Também aqui o "país estrangeiro" do "passado" estava por todo o lado: havia criadas, embora a Crónica Feminina fosse muito para além desse público; um público popular para um cinema popular, e também uma genuína imprensa popular, para gente com muito pouco dinheiro, soldados, operários, empregados, trabalhadores, miúdos mais ou menos da rua, marçanos e comerciantes. Este mundo era tão presente por todo o lado que mesmo um intelectual presumido não podia deixar de o encontrar e de o conhecer.


Depois havia o terreno do "político". A Seara Nova era a principal revista política, quer por tradição quer pelas suas relações com os dois núcleos mais importantes da oposição, os republicanos históricos e os socialistas, na verdade quase a mesma coisa, e os comunistas. A revista ainda mantinha esta aliança tradicional da oposição, embora a hegemonia comunista estivesse muito reforçada nestes anos.



O nome da Seara Nova bastava para significar estar-se contra o regime, e a PIDE procedia em consequência fazendo fichas de todos os seus assinantes. É verdade que a censura retalhava a revista e cortava tudo o que escapava a uma norma mais ou menos consentida de crítica ao regime, mas, com excepção do sábio uso que fazia das citações ridículas do almirante Américo Tomás, que a censura passou também a cortar, a Seara Nova era muito, muito aborrecida. Era pura e simplesmente muito velha e cansada, para as novas gerações que tinham uma maior informação sobre o mundo, para além do universo claustrofóbico do velho republicanismo ou do comunismo pró-soviético. A Seara era muito pouco dinâmica se a compararmos, por exemplo, com OTempo e o Modo, quer antes quer com o MRPP a mandar. A Vértice era ainda pior, coimbrã e "neo-realista" até dizer chega.
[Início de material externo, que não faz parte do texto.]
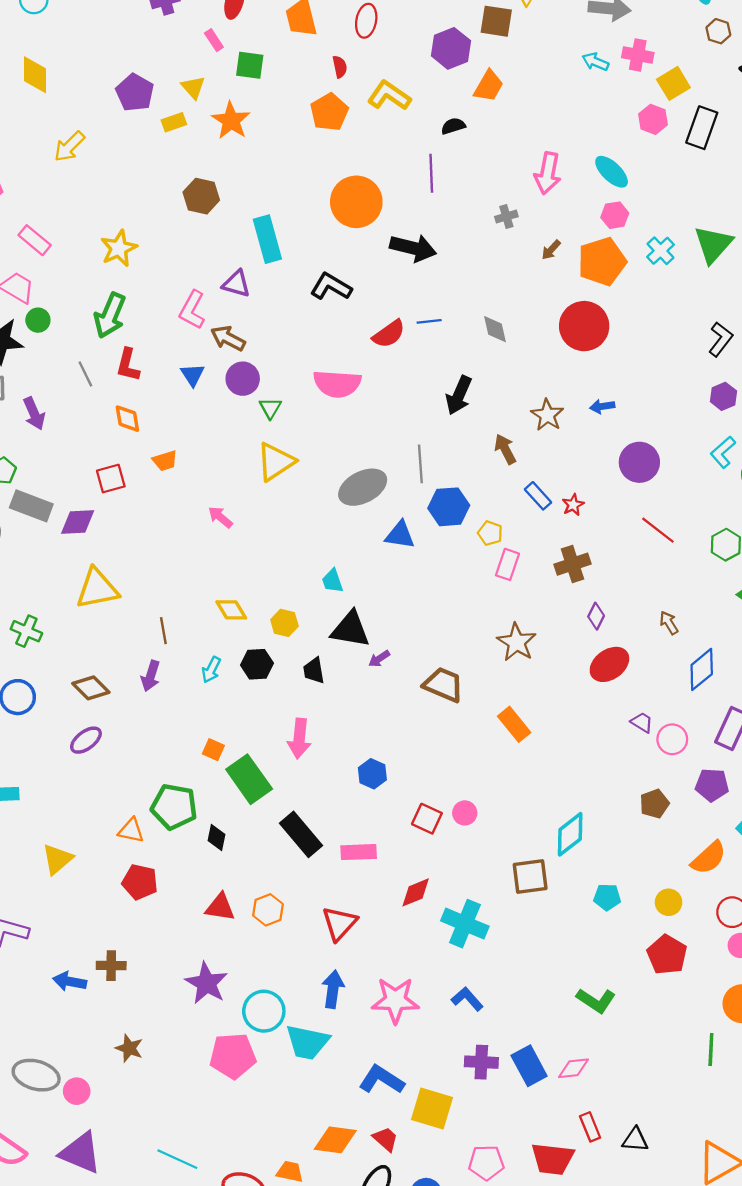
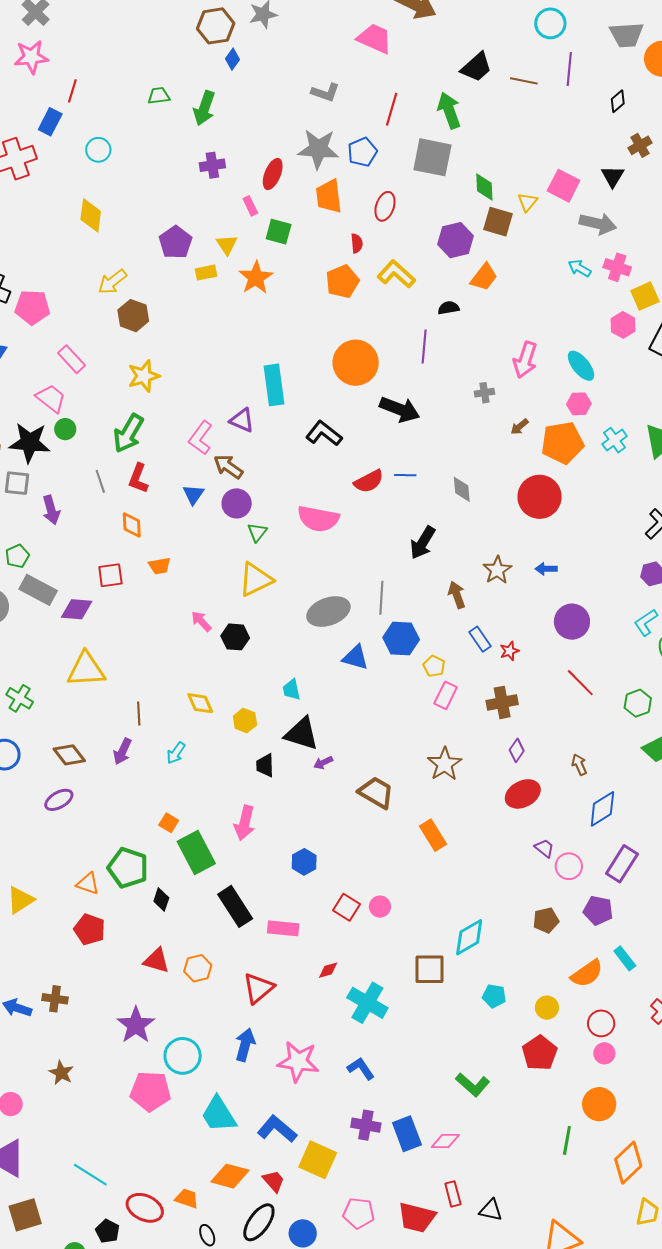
brown hexagon: (201, 196) -> (133, 316), moved
black hexagon: (257, 664) -> (235, 637), moved
red diamond: (416, 892) -> (328, 970), size x0.7
cyan trapezoid: (307, 1042) -> (219, 1114), moved, turned 39

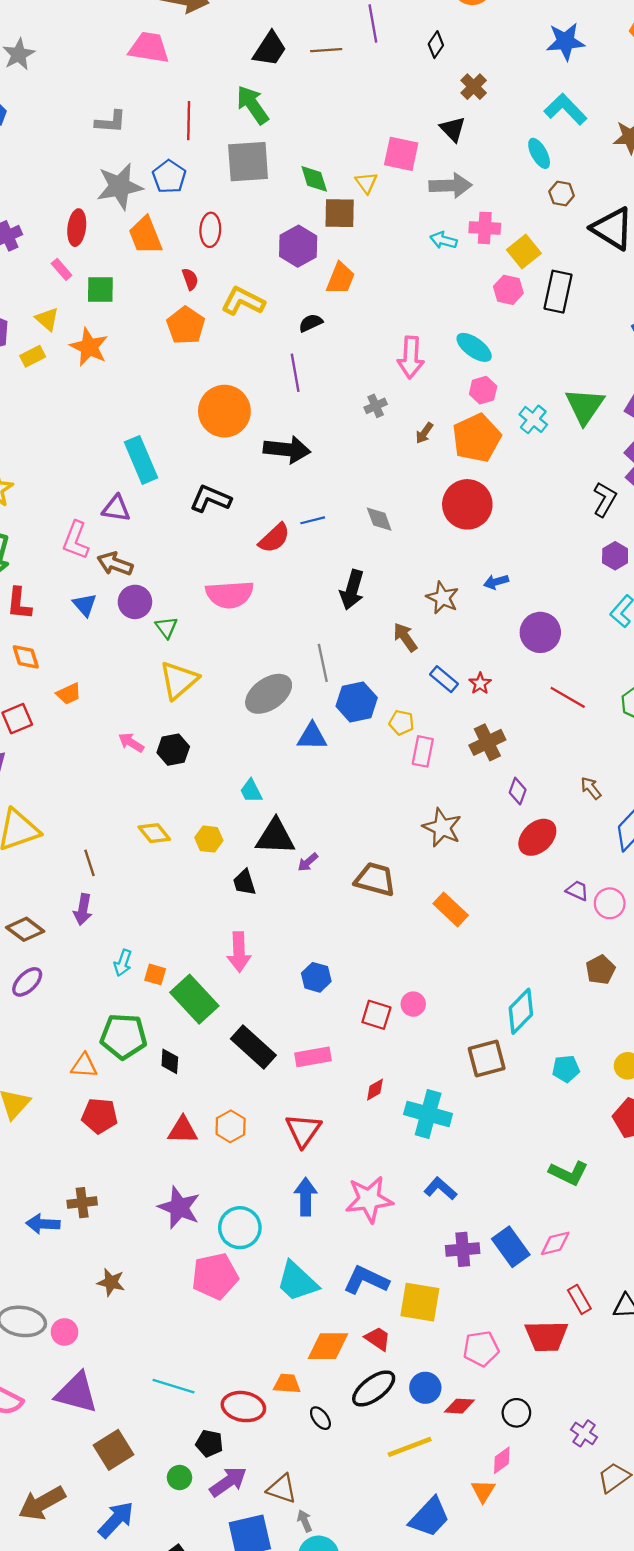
cyan arrow: (176, 753) -> (123, 963), moved
black ellipse: (259, 1222) -> (374, 1388), turned 33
Entre os grandes momentos da Seara Nova antes de 25 de Abril, estavam as polémicas, que, em linguagem mais ou menos cifrada, discutiam problemas de orientação política, em que tinha um papel activo o então mais interessante e agressivo jovem intelectual comunista Mário Sottomayor Cardia. Eduardo Prado Coelho acabou por ter um papel semelhante, mas só no imediato pós--25 de Abril, porque nesta altura terçava armas pelo estruturalismo, e travava uma polémica muito dura com Vergílio Ferreira, no Suplemento Literário do Diário de Lisboa. Estas e outras polémicas eram seguidas por um público dedicado, e eram tudo menos mansas. Também aqui, este fôlego polémico do "país estrangeiro" do "passado" desapareceu a favor das águas mais que mornas da actual "crítica".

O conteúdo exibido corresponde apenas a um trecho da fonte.